Conquérir : Le Brexit a eu lieu, mais on ne sait encore rien des accords de sortie après la période de transition. Avez-vous pu vous y préparer ?

Alban Gruson : Effectivement, on ne sait pas avec certitude si la date de fin de la période de transition sera le 31 décembre 2020. Cela dit, nous travaillons depuis plus d’un an au passage à des échanges hors UE, en collaboration avec les douanes françaises, très en avance dans ce domaine d'ailleurs.

L'idée est évidemment d'empêcher les engorgements de camions à l'entrée en France, en organisant un couloir vert, sans contrôle physique de la marchandise, et une zone orange pour les cargaisons demandant une étude plus attentive. Dès lors, il faut le prévoir à l’avance, grâce aux outils modernes. Le chargeur enverra – via notre plate-forme – une déclaration douanière anticipée aux Douanes françaises. La déclaration sera accompagnée d’un code barre spécifique, qui sera remis au chauffeur. La plaque d’immatriculation du camion sera également renseignée. Pendant que le poids lourd cheminera vers la France, les Douanes auront tout loisir pour examiner les risques potentiels, et donc décider en amont de son arrivée du statut – vert ou orange – du chargement. Après cela, les Douanes enverront un message au chargeur pour qu’il confirme ou pas sa déclaration. Cette validation pourra être automatisée à travers notre plate-forme Delta.
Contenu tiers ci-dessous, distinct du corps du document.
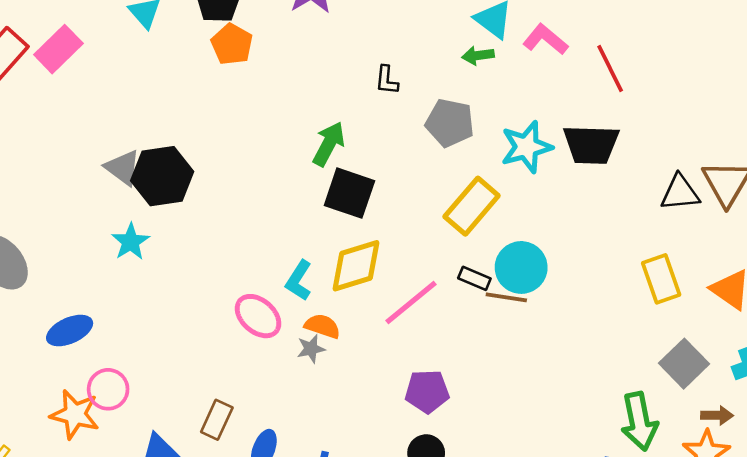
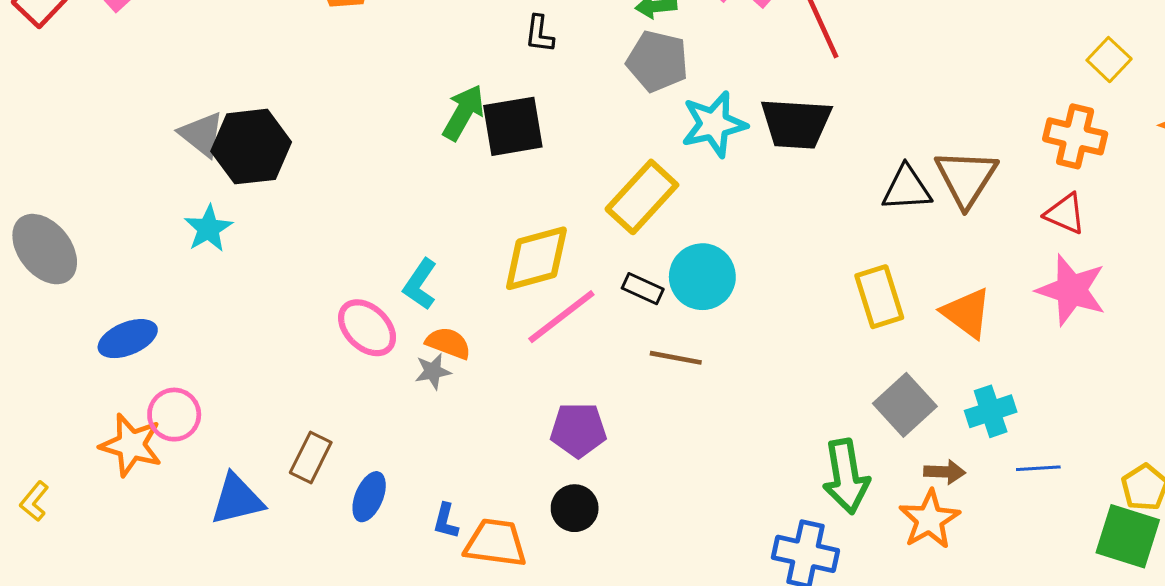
gray pentagon: (450, 123) -> (657, 61), moved
black square: (349, 193) -> (513, 126), moved, turned -30
yellow diamond: (356, 266) -> (536, 258), moved
brown line: (506, 297) -> (676, 358), moved

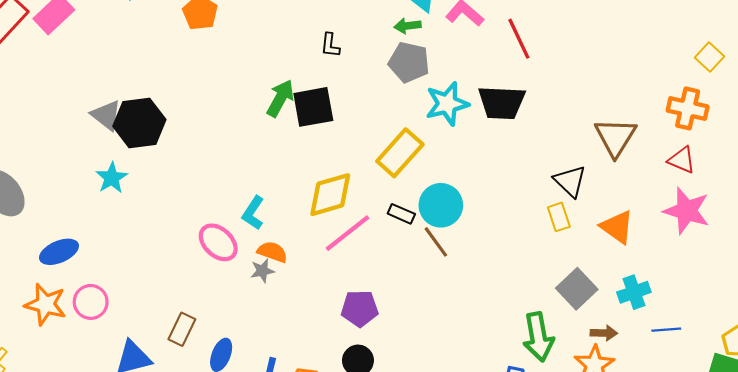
black triangle: (907, 188) -> (570, 181), moved, turned 48
yellow rectangle: (879, 297) -> (559, 217), size x0.7
brown line: (676, 358) -> (436, 242), moved, turned 44
orange star: (131, 445) -> (45, 304), moved

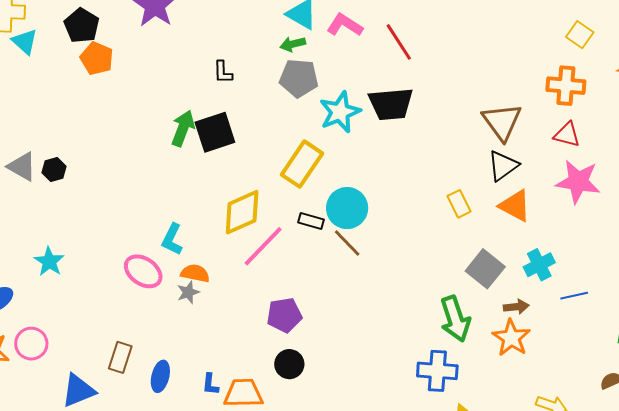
black hexagon: (139, 123) -> (54, 170), size x0.5
cyan star: (112, 178) -> (49, 262), moved
black triangle: (570, 181) -> (503, 166), moved, turned 48

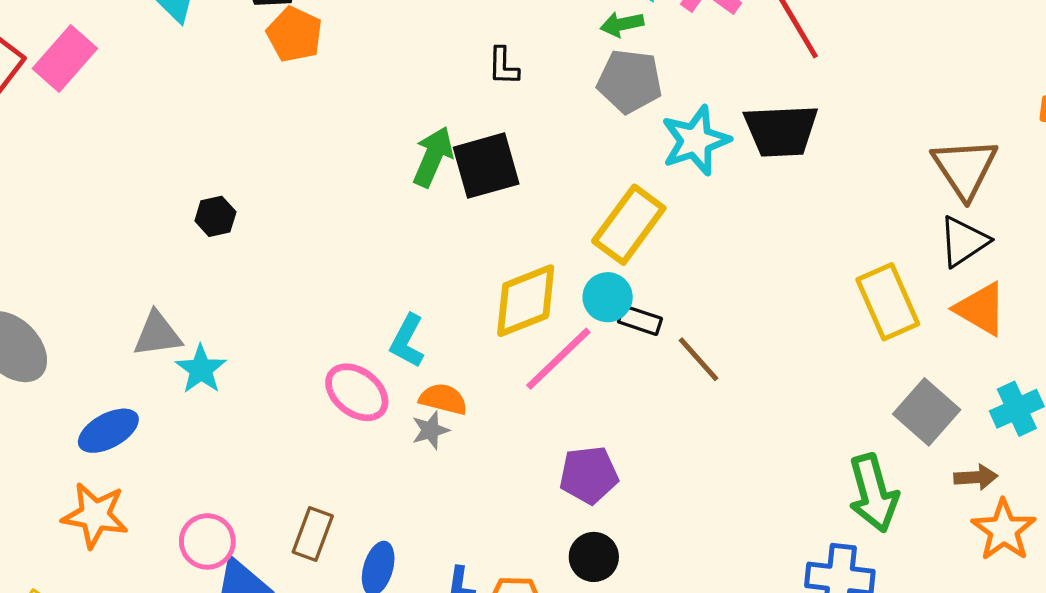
gray triangle: (22, 167) -> (157, 334), moved, turned -40
yellow rectangle: (459, 204) -> (888, 302), size x1.6
cyan circle: (347, 208) -> (608, 297), moved, size x0.7
orange star: (511, 338) -> (1004, 530), moved
pink circle: (31, 344) -> (207, 541), moved

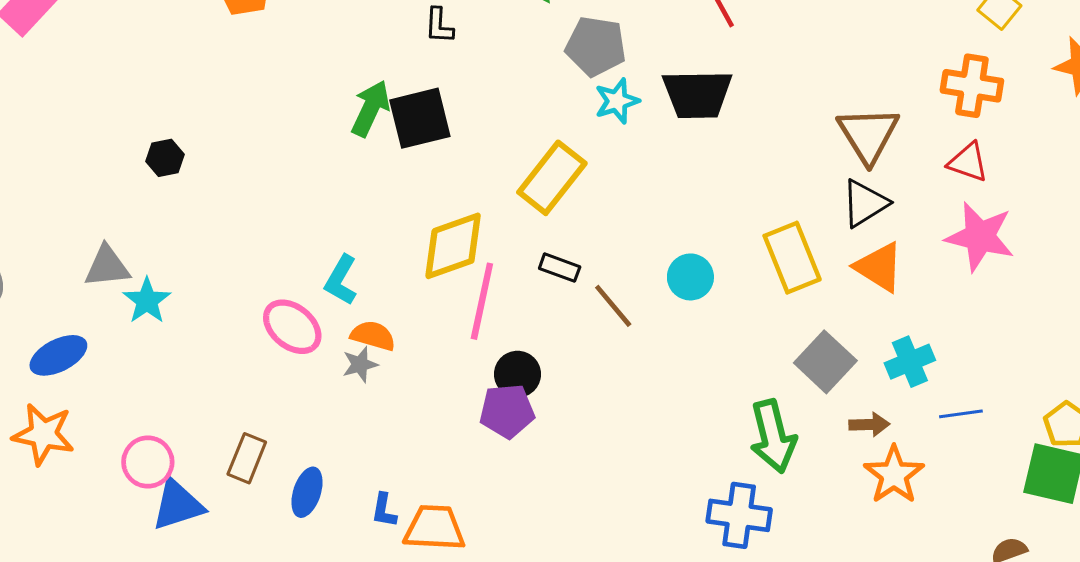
gray pentagon: (630, 81) -> (596, 46), moved
cyan star: (696, 141) -> (617, 101), size x0.7
cyan circle: (608, 297) -> (690, 277), moved
pink line: (558, 359) -> (482, 301), turned -36
black circle: (594, 557) -> (517, 374), moved

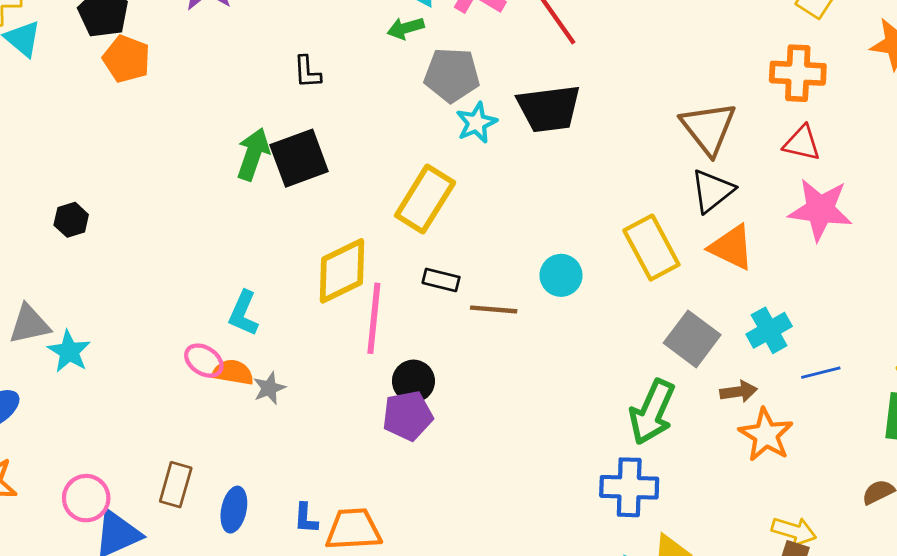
brown line: (613, 306) -> (494, 309), turned -39
pink ellipse: (292, 327) -> (204, 361), size x0.7
orange semicircle: (373, 336) -> (233, 372), moved
green arrow: (773, 436) -> (652, 412), turned 44

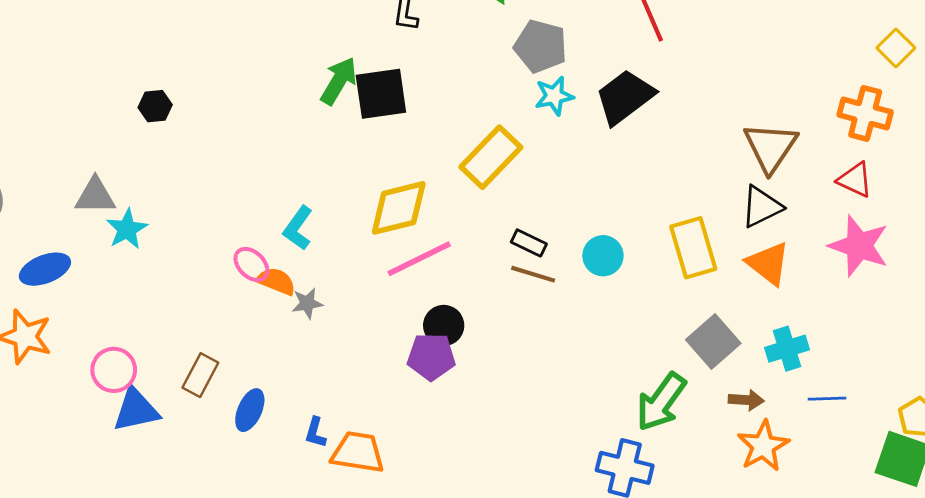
black trapezoid: (549, 108) -> (625, 97), turned 138
black rectangle: (441, 280) -> (529, 243), moved
pink line: (374, 318) -> (419, 259), turned 46

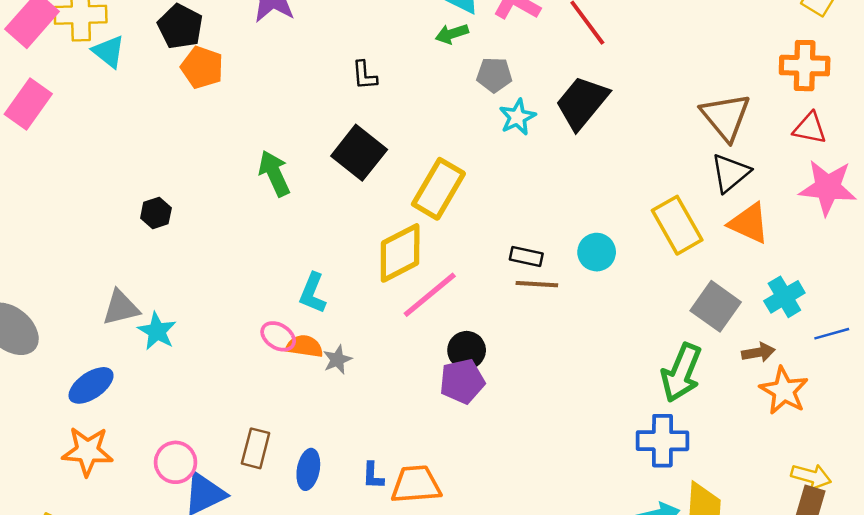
gray pentagon: (541, 46) -> (494, 75), size x0.7
green arrow: (339, 81) -> (274, 173), moved, turned -42
black square: (381, 94) -> (359, 153), turned -30
yellow rectangle: (491, 157) -> (438, 189), moved

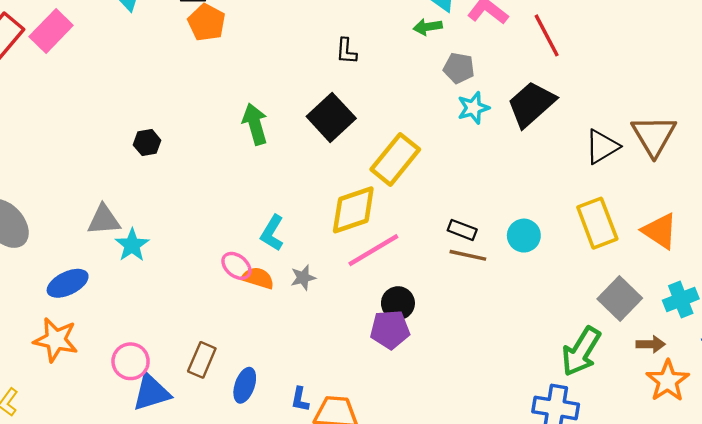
black triangle: (730, 173) -> (602, 147), moved
gray star: (337, 360) -> (303, 278), moved

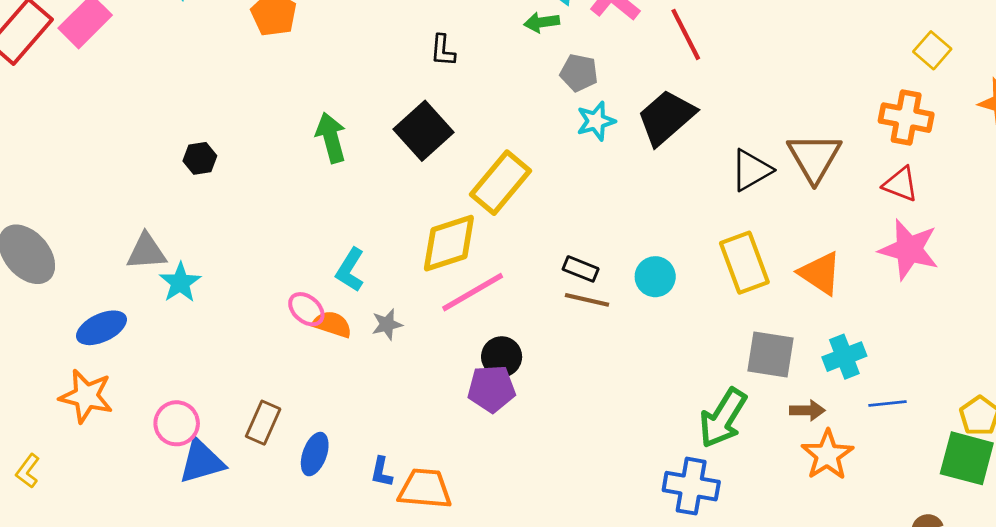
gray square: (620, 299) -> (771, 354), turned -36

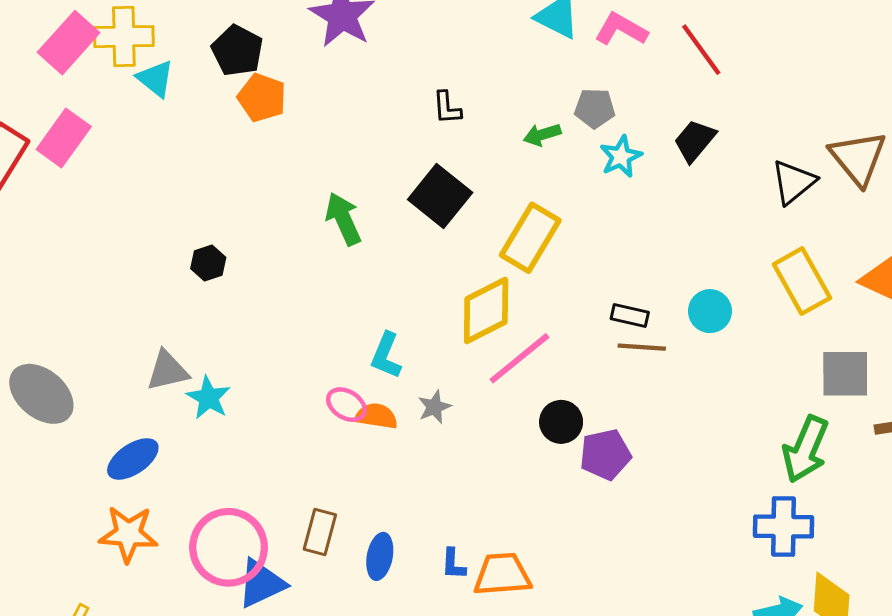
green arrow: (542, 22) -> (542, 135), moved
black trapezoid: (666, 117) -> (695, 141), size x0.7
purple pentagon: (491, 389) -> (605, 455), moved
pink circle: (177, 423) -> (229, 547), size x1.6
De l’autre côté de la Manche, nous avons créé une filiale pour proposer le même service pour les entrées de marchandises, en Grande-Bretagne cette fois.

Conquérir : La Chine est un des grands opérateurs du commerce mondial. Qu'en est-il des problématiques d'importation de ce pays ?

Alban Gruson : La particularité de nos importations de Chine, c’est l’importance considérable du nombre de colis provenant de transactions issues du e-commerce. Les paquets ou colis sont donc à faible valeur ajoutée. Concernant, les droits de douanes, les autorités de l’UE ont décidé d'en exonérer les importateurs pour tous les montants unitaires inférieurs à 150 euros. En revanche, afin d'éviter les distorsions de concurrence, la TVA sera due au premier euro.

Ce process est complexe, car on parle de 700 000 colis par jour en moyenne. Le système de traitement devra donc être automatisé. Une complication supplémentaire provient de la pérénigration rendue nécessaire au titre de la perception par les Etats de la TVA collectée.

En effet, l'aéroport d'arrivée est situé dans un pays qui n'est pas forcément le destinataire ultime de la marchandise. Conex fait partie des intervenants de l'univers douanier associé aux réflexions en cours, afin de proposer des solutions adaptées à cette question.